The answer must consist of every line in the records below that contains the string "nodig".

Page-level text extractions
——

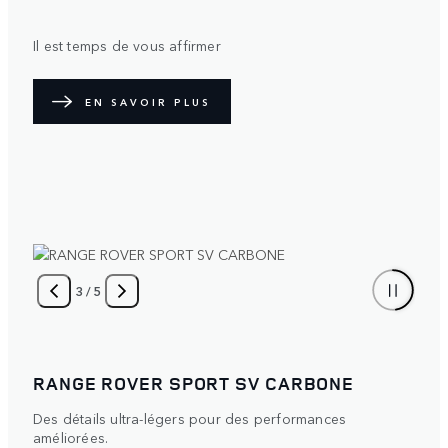
Il est temps de vous affirmer
EN SAVOIR PLUS
4
/
5
RANGE ROVER SPORT
Singulier. Protecteur. Le film de protection satiné en
option diffuse la lumière sur sa surface pour créer un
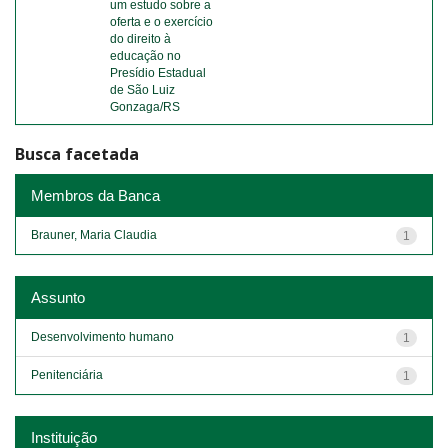
um estudo sobre a
oferta e o exercício
do direito à
educação no
Presídio Estadual
de São Luiz
Gonzaga/RS
Busca facetada
Membros da Banca
Brauner, Maria Claudia
1
Assunto
Desenvolvimento humano
1
Penitenciária
1
Instituição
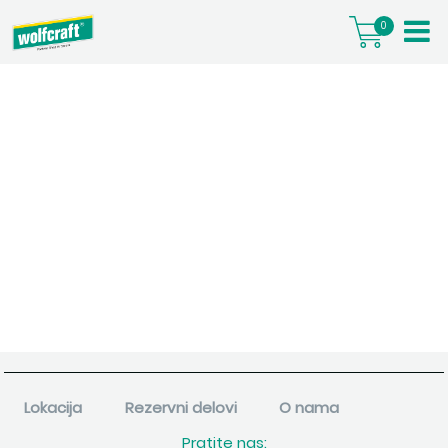
0
Lokacija
Rezervni delovi
O nama
Pratite nas:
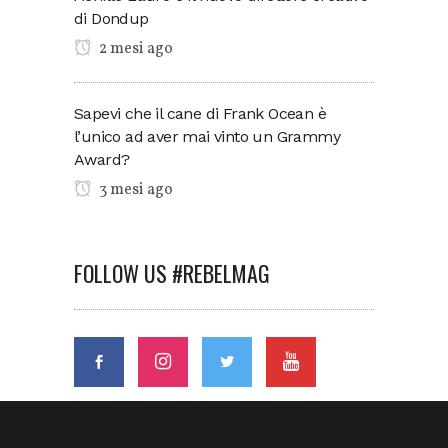
di Dondup
2 mesi ago
Sapevi che il cane di Frank Ocean è
l’unico ad aver mai vinto un Grammy
Award?
3 mesi ago
FOLLOW US #REBELMAG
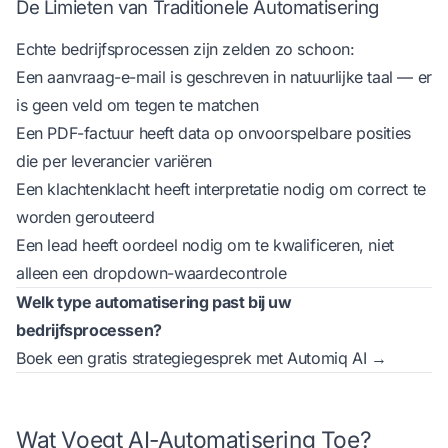
De Limieten van Traditionele Automatisering
Echte bedrijfsprocessen zijn zelden zo schoon:
Een aanvraag-e-mail is geschreven in natuurlijke taal — er
is geen veld om tegen te matchen
Een PDF-factuur heeft data op onvoorspelbare posities
die per leverancier variëren
Een klachtenklacht heeft interpretatie nodig om correct te
worden gerouteerd
Een lead heeft oordeel nodig om te kwalificeren, niet
alleen een dropdown-waardecontrole
Welk type automatisering past bij uw
bedrijfsprocessen?
Boek een gratis strategiegesprek met Automiq AI →
Wat Voegt AI-Automatisering Toe?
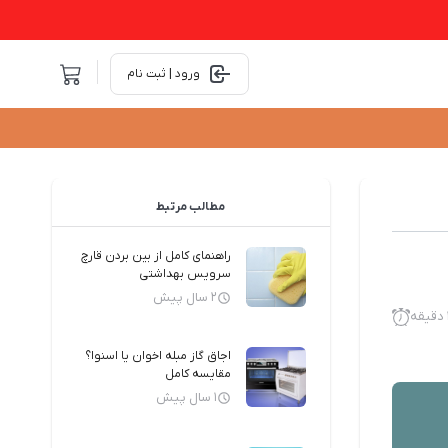
ورود | ثبت نام
مطالب مرتبط
راهنمای کامل از بین بردن قارچ
سرویس بهداشتی
2 سال پیش
اجاق گاز مبله اخوان یا اسنوا؟
مقایسه کامل
1 سال پیش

——

■ **Response to this exercise**
Een klachtenklacht heeft interpretatie nodig om correct te
Een lead heeft oordeel nodig om te kwalificeren, niet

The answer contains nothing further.